A taste of Amsterdam
If Paris is style, Amsterdam is cool. And not cool in the high school manner of the kid who gets into trouble and bullies others around, but the authentic "I don't give a damn what you think about me" style.
Lydia and I caught the train here from Ghent via Antwerp on Friday night. I was burnt out from my week of interviews, so we just crashed in our miniscule hotel room on Damrak in medieval Amsterdam. The next morning we started by walking through the streets and over the canals of Amsterdam, seeing the beautiful old buildings, built leaning forward and with a hook at the top so that residents can use a pulley system to get furniture into their houses without navigating the tiny steep stairs. The city is so quiet, with hardly any cars and everyone zipping about on old bicycles (they use old bikes so they don't have to bother locking them up, and in a country below sea level there are no hills to require decent gears), Amsterdam has 600 000 bicycles for a city of 750 000 residents.
Our destination
was Anne Frank Huis. The story of Anne Frank is devastating. Her
father, Otto Frank, saw where Hitler was leading Germany and moved
his family to Amsterdam in 1933 (he tried to move to America but was
denied a visa). Unfortunately, in 1940 it took the Germans only five
days to conquer the Netherlands, and the anti-Jewish laws started
going into effect. In 1942 he decided to move his family into hiding,
and constructed a secret annex in one of his warehouses, relying on
his Dutch employees to provide for and hide the family.
They spent
two years in the annex, without fresh air or sunlight, too frightened
to make any noise, living in a climate of fear. It is horrible just
how natural this existence comes to Anne, being only 13 when she
entered, who gets hurt the most by the people around her and the
prudish upbringing she was given. They were so close to surviving the
holocaust when they were betrayed just weeks before the city was
liberated. They were split up and sent on the last train from
Amsterdam to the concentration camps. Anne's father, Otto, survived
Auschwitz, but seven months after he had been freed, and just weeks
before Anne's camp, Bergen-Belsen, was liberated, Anne died alone
after watching her mother die of starvation trying to feed her
daughters and her sister Margot die of typhus.
Just one case among
the more than 100 000 who died in the Netherlands, a number so great
that it includes three other "Anne Franks".
I think Primo
Levi describes our reaction to Anne Frank perfectly: "One single Anne
Frank moves us more than the countless others who suffered just as
she did, but whose faces have remained in the shadows. Perhaps it is
better that way: If we were capable of taking in the suffering of all
those people, we would not be able to live."
With the museum is an exhibit Free2choose, which challenges visitors to consider the rights of the individual.

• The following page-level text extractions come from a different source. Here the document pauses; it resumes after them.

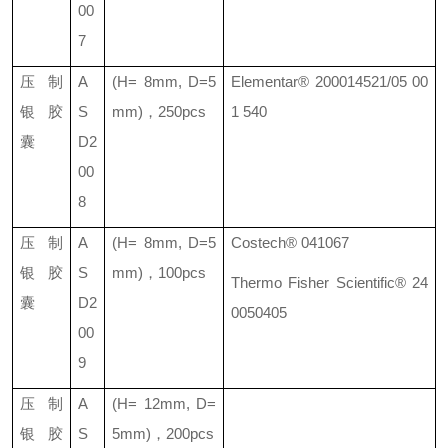
00
7
压制
A
(H= 8mm, D=5
Elementar® 200014521/05 00
银胶
S
mm)
，
250pcs
1 540
囊
D2
00
8
压制
A
(H= 8mm, D=5
Costech® 041067
银胶
S
mm)
，
100pcs
Thermo Fisher Scientific® 24
囊
D2
0050405
00
9
压制
A
(H= 12mm, D=
银胶
S
5mm)
，
200pcs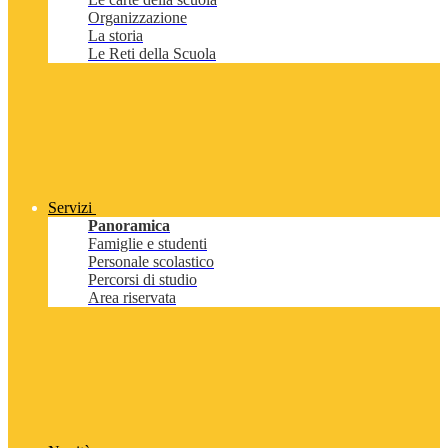
Organizzazione
La storia
Le Reti della Scuola
Servizi
Panoramica
Famiglie e studenti
Personale scolastico
Percorsi di studio
Area riservata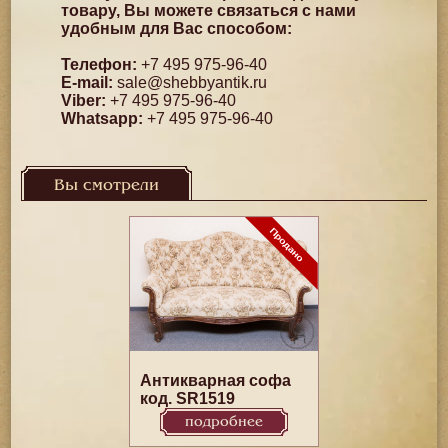
товару, Вы можете связаться с нами
удобным для Вас способом:
Телефон:
+7 495 975-96-40
E-mail:
sale@shebbyantik.ru
Viber:
+7 495 975-96-40
Whatsapp:
+7 495 975-96-40
Вы смотрели
Антикварная софа
код. SR1519
подробнее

After Anne Frank Huis we visited the Amsterdams Historisch Museum, where we got to see a brief history of Amsterdam from its origin as reclaimed farm land from the fens, through to its trading might and current life.

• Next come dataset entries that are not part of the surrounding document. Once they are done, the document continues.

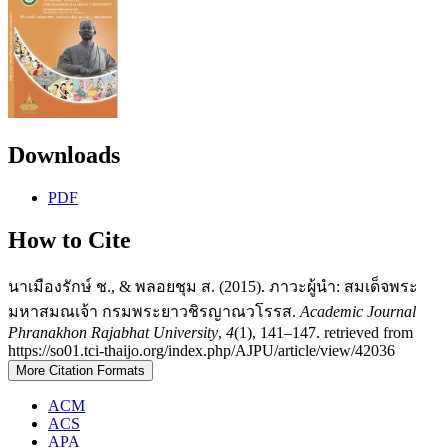
Downloads
PDF
How to Cite
นาเมืองรักษ์ ช., & พลอยชุม ส. (2015). ภาวะผู้นำ: สมเด็จพระ
มหาสมณเจ้า กรมพระยาวชิรญาณวโรรส.
Academic Journal
Phranakhon Rajabhat University
,
4
(1), 141–147. retrieved from
https://so01.tci-thaijo.org/index.php/AJPU/article/view/42036
More Citation Formats
ACM
ACS
APA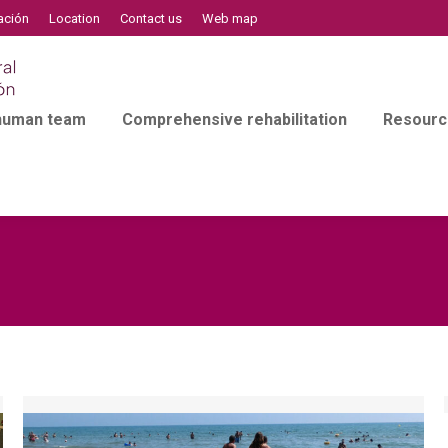
ación
Location
Contact us
Web map
 human team
Comprehensive rehabilitation
Resourc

Our next stop was another museum, this one the Hash Marihuana and Hemp Museum, dedicated to all things marijuana. The Dutch are very proud of their logical approach to drug control, and the fact that it works so well – despite marijuana being decriminalised and available in 300 coffeeshops around the city, the youth use is the lowest in Europe (and far lower than America), as is the use of heroin (the legalisation of marijuana takes away the distribution base of drug dealers) and their drug-related violent crime, incarceration rate and associated criminality are all far far lower than in America or other more "zero tolerance" countries. It is staggering to think that so many countries follow America's failed policies on drugs when the alternative Netherlands approach works far better.
In the evening Lydia and I went on a cruise around the canals of Amsterdam. It was a pleasure to see all the old buildings and sit back and watch the city bustle around us. I especially enjoyed the fact that the cruise included unlimited beer (and unlike some places they were filling up your glass the second you finished) and stopped to pick up Domino's Pizza and Ben and Jerry's ice-cream for us half-way through.

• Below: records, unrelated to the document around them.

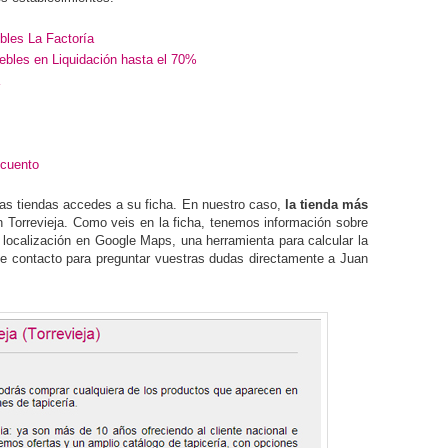
bles La Factoría
bles en Liquidación hasta el 70%
cuento
las tiendas accedes a su ficha. En nuestro caso,
la tienda más
 Torrevieja. Como veis en la ficha, tenemos información sobre
, localización en Google Maps, una herramienta para calcular la
o de contacto para preguntar vuestras dudas directamente a Juan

After our Pizza Cruise we walked through the Red Light District to see the prostitutes standing in their booths (around 360 booths line the Red Light District). Some where actively trying to attract customers, while others seemed extremely bored and sat there doing crossword puzzles or text messaging. It is very interesting, sex and prostitution is not only legal but it is also not taboo – the Red Light District is not a seedy area, but a vibrant night spot, where people go about their business, find a restaurant or a bar, or watch the kayakers move through the canals in a congo-line. A very different feel from Las Vegas, for example, where the "sinfulness" of the site is part of the titillation.